#### Work instruction:
The entries below hold a line with "cellular communication processe" and a line with "The Nuremberg Trials represented an". Return those lines and all that lie between them, exactly and only.

++++++++++++++++++++

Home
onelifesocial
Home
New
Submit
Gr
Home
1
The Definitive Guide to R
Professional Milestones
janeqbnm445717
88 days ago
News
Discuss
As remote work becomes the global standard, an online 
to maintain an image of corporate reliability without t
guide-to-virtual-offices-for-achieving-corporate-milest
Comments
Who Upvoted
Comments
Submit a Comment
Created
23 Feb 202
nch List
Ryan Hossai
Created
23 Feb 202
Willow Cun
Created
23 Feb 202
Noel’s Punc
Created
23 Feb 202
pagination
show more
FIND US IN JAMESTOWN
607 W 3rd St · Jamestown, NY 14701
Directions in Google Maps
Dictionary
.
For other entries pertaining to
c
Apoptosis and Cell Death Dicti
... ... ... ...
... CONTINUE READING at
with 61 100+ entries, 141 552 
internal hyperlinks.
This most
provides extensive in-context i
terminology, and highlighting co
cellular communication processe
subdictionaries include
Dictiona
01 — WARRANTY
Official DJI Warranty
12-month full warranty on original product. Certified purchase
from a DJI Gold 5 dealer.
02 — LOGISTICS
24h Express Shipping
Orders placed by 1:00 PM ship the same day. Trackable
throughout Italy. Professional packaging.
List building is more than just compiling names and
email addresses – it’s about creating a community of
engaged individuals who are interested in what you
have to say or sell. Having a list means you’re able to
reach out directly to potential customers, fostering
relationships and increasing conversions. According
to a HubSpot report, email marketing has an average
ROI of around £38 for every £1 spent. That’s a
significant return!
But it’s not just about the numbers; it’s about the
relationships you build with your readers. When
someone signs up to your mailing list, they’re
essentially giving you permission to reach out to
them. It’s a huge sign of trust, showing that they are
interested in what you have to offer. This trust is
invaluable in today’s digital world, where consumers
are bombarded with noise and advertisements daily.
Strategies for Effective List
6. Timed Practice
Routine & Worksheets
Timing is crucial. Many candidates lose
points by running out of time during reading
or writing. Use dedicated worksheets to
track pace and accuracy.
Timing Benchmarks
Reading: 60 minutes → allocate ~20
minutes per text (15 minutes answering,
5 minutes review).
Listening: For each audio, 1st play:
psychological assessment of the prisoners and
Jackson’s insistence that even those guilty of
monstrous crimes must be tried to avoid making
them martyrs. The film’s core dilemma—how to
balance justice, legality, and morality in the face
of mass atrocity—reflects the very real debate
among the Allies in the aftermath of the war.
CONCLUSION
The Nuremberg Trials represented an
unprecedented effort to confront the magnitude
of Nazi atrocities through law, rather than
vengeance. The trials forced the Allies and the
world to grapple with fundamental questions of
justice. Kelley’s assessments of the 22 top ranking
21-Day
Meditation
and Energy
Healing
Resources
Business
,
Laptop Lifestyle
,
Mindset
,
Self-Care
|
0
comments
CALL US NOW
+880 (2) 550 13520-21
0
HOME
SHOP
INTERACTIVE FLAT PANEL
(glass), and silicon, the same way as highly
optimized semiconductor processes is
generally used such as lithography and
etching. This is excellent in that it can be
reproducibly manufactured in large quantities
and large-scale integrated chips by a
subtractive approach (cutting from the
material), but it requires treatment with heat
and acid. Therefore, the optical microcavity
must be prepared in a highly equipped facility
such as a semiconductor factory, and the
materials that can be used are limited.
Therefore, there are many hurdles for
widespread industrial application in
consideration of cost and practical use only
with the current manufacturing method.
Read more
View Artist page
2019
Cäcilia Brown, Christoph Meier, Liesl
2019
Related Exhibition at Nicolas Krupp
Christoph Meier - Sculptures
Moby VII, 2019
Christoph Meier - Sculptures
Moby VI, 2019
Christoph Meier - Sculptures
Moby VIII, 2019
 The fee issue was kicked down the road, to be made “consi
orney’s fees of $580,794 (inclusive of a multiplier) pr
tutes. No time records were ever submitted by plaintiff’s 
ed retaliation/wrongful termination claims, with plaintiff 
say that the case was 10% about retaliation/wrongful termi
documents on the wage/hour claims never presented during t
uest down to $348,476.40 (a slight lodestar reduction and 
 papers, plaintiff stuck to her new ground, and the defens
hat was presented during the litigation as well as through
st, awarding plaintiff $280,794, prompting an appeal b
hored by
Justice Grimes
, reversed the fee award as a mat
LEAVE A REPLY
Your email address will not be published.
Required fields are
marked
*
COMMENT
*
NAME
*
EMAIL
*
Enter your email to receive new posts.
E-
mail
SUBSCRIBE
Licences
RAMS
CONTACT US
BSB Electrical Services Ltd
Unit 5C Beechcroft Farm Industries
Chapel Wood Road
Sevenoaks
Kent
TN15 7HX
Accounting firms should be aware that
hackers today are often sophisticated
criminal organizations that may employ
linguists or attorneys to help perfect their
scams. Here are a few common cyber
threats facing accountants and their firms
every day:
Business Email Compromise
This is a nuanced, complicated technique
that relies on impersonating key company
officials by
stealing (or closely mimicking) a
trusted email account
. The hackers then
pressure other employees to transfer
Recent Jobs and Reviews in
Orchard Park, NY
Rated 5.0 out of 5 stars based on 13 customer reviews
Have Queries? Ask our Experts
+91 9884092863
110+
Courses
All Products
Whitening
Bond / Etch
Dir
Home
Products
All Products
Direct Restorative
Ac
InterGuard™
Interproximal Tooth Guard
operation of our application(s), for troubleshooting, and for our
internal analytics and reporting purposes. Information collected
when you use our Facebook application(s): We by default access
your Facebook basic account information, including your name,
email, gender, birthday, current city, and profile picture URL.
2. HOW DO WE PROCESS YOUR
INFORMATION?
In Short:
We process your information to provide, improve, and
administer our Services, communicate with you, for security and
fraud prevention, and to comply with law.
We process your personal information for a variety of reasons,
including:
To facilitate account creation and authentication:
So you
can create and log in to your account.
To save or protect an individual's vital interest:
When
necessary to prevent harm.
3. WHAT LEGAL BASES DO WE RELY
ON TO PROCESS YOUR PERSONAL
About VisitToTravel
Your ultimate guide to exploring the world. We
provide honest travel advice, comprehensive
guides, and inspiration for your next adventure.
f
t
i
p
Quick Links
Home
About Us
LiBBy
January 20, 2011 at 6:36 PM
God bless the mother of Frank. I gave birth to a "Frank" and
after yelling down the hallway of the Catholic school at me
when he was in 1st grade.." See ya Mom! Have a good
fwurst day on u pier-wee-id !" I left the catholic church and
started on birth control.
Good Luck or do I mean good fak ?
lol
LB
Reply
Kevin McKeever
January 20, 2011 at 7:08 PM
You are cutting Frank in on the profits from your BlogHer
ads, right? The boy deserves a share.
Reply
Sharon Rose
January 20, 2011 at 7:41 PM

++++++++++++++++++++

#### Solution:
cellular communication processe
subdictionaries include
Dictiona
01 — WARRANTY
Official DJI Warranty
12-month full warranty on original product. Certified purchase
from a DJI Gold 5 dealer.
02 — LOGISTICS
24h Express Shipping
Orders placed by 1:00 PM ship the same day. Trackable
throughout Italy. Professional packaging.
List building is more than just compiling names and
email addresses – it’s about creating a community of
engaged individuals who are interested in what you
have to say or sell. Having a list means you’re able to
reach out directly to potential customers, fostering
relationships and increasing conversions. According
to a HubSpot report, email marketing has an average
ROI of around £38 for every £1 spent. That’s a
significant return!
But it’s not just about the numbers; it’s about the
relationships you build with your readers. When
someone signs up to your mailing list, they’re
essentially giving you permission to reach out to
them. It’s a huge sign of trust, showing that they are
interested in what you have to offer. This trust is
invaluable in today’s digital world, where consumers
are bombarded with noise and advertisements daily.
Strategies for Effective List
6. Timed Practice
Routine & Worksheets
Timing is crucial. Many candidates lose
points by running out of time during reading
or writing. Use dedicated worksheets to
track pace and accuracy.
Timing Benchmarks
Reading: 60 minutes → allocate ~20
minutes per text (15 minutes answering,
5 minutes review).
Listening: For each audio, 1st play:
psychological assessment of the prisoners and
Jackson’s insistence that even those guilty of
monstrous crimes must be tried to avoid making
them martyrs. The film’s core dilemma—how to
balance justice, legality, and morality in the face
of mass atrocity—reflects the very real debate
among the Allies in the aftermath of the war.
CONCLUSION
The Nuremberg Trials represented an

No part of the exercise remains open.